Peter Reinhardt, heute 59, hatte bereits reichlich Erfahrung im Live-Geschäft, er führte unter anderem die legendäre Tangente in der Schlossstraße. Sein Ding war nie die Medienarbeit, die Selbstdarstellung. Seine Programme aber haben Hand und Fuß, und bis heute ist er auf Ballhöhe: Stilsicher bewegt sich der Hobby-Kicker auch auf der Brücke zwischen Pop und Fußball, oft sogar zwischen VfB und Kickers.

Eine so bunte Spielstätte mit Rock-'n'Roll-Geruch, mit kultureller Patina findet man selten. Auch Konzert- und Tournee-Agenturen schätzen den Laden. Er bietet Platz für mehrere Hundert Leute, verfügt über erstklassige Tontechnik und einen Parkplatz vor der Tür für Band-Busse. Würde der Club tatsächlich demnächst ohne Aussicht auf Ersatz gestrichen, wäre ein weithin hörbares Beerdigungskonzert angebracht.
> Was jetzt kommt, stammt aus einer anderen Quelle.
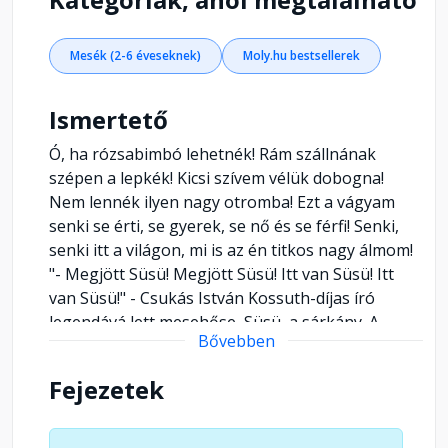
Mesék (2-6 éveseknek)
Moly.hu bestsellerek
Ismertető
Ó, ha rózsabimbó lehetnék! Rám szállnának
szépen a lepkék! Kicsi szívem vélük dobogna!
Nem lennék ilyen nagy otromba! Ezt a vágyam
senki se érti, se gyerek, se nő és se férfi! Senki,
senki itt a világon, mi is az én titkos nagy álmom!
"- Megjött Süsü! Megjött Süsü! Itt van Süsü! Itt
van Süsü!" - Csukás István Kossuth-díjas író
legendává lett mesehőse, Süsü, a sárkány. A
Bővebben
behemót, ám szívében szelíd, híres egyfejű, akit
háromfejű apja kitagadott, az emberek közé
Fejezetek
került. Előbb riadalmat keltve, azután szeretettől
övezve. Bár vágya, hogy elnyerje a királylány
kezét, nem teljesül, de kárpótlásul a Fő-fő Udvari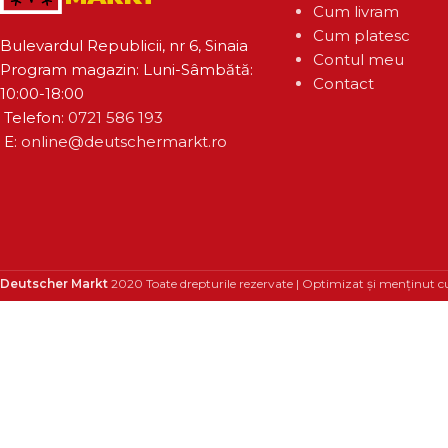
Cum livram
Cum platesc
Bulevardul Republicii, nr 6, Sinaia
Contul meu
Program magazin: Luni-Sâmbătă:
Contact
10:00-18:00
Telefon:
0721 586 193
E:
online@deutschermarkt.ro
Deutscher Markt
2020 Toate drepturile rezervate | Optimizat și menținut c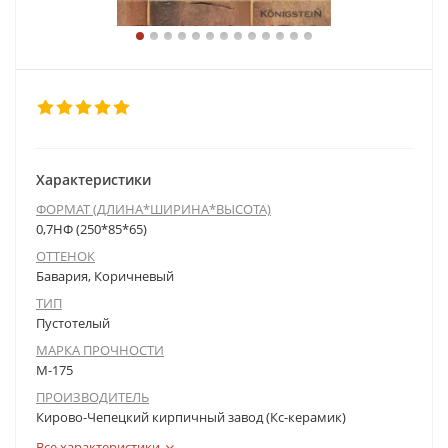
Характеристики
ФОРМАТ (ДЛИНА*ШИРИНА*ВЫСОТА)
0,7НФ (250*85*65)
ОТТЕНОК
Бавария, Коричневый
ТИП
Пустотелый
МАРКА ПРОЧНОСТИ
М-175
ПРОИЗВОДИТЕЛЬ
Кирово-Чепецкий кирпичный завод (Кс-керамик)
Все характеристики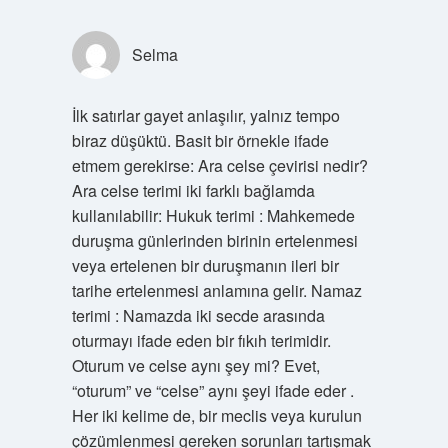
Selma
İlk satırlar gayet anlaşılır, yalnız tempo
biraz düşüktü. Basit bir örnekle ifade
etmem gerekirse: Ara celse çevirisi nedir?
Ara celse terimi iki farklı bağlamda
kullanılabilir: Hukuk terimi : Mahkemede
duruşma günlerinden birinin ertelenmesi
veya ertelenen bir duruşmanın ileri bir
tarihe ertelenmesi anlamına gelir. Namaz
terimi : Namazda iki secde arasında
oturmayı ifade eden bir fıkıh terimidir.
Oturum ve celse aynı şey mi? Evet,
“oturum” ve “celse” aynı şeyi ifade eder .
Her iki kelime de, bir meclis veya kurulun
çözümlenmesi gereken sorunları tartışmak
In der Röhre passierte eine Menge. Hier habe ich zum ersten Mal in Stuttgart die Einstürzenden Neubauten erlebt, und ich erinnere mich, wie meine Hosenbeine flatterten. Nicht nur aus Angst, es war der industrielle Sound. Ähnliche, weniger kultivierte Klänge wird man bald wieder vernehmen, nämlich wenn die Lastwagen anrücken, um Stuttgart 21 voranzutreiben. Das nützliche Loch wird, um den Amtsjargon zu bemühen, einer anderen Nutzung zugeführt. Die Art des Abschieds ist ärgerlich. Das ist keine Art.